• [Task prompt]
The output is the lines below from the one with "wiedergegeben. Beispiel: Die" through the one with "zum 31. Juli", both included, printed exactly and with no other line.

** Opening Recorded data block **

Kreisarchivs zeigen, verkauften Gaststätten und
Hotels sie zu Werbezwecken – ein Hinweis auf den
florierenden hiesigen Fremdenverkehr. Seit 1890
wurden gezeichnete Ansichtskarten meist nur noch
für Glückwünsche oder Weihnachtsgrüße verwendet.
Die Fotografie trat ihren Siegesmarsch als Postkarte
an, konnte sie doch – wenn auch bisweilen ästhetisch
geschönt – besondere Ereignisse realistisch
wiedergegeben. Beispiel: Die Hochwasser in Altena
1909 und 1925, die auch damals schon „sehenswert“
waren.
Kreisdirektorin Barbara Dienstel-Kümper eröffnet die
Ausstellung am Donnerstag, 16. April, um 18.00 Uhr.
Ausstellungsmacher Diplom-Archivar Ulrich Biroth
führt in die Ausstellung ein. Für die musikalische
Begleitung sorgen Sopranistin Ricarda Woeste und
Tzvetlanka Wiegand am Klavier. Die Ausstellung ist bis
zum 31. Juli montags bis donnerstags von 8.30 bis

** Closing Recorded data block **
** Opening Recorded data block **

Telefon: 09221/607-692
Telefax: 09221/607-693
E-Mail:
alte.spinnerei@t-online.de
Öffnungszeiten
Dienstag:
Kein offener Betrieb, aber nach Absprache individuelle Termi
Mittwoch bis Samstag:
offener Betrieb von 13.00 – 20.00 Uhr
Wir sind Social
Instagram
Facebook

** Closing Recorded data block **

• [Exercise solution]
wiedergegeben. Beispiel: Die Hochwasser in Altena
1909 und 1925, die auch damals schon „sehenswert“
waren.
Kreisdirektorin Barbara Dienstel-Kümper eröffnet die
Ausstellung am Donnerstag, 16. April, um 18.00 Uhr.
Ausstellungsmacher Diplom-Archivar Ulrich Biroth
führt in die Ausstellung ein. Für die musikalische
Begleitung sorgen Sopranistin Ricarda Woeste und
Tzvetlanka Wiegand am Klavier. Die Ausstellung ist bis
zum 31. Juli montags bis donnerstags von 8.30 bis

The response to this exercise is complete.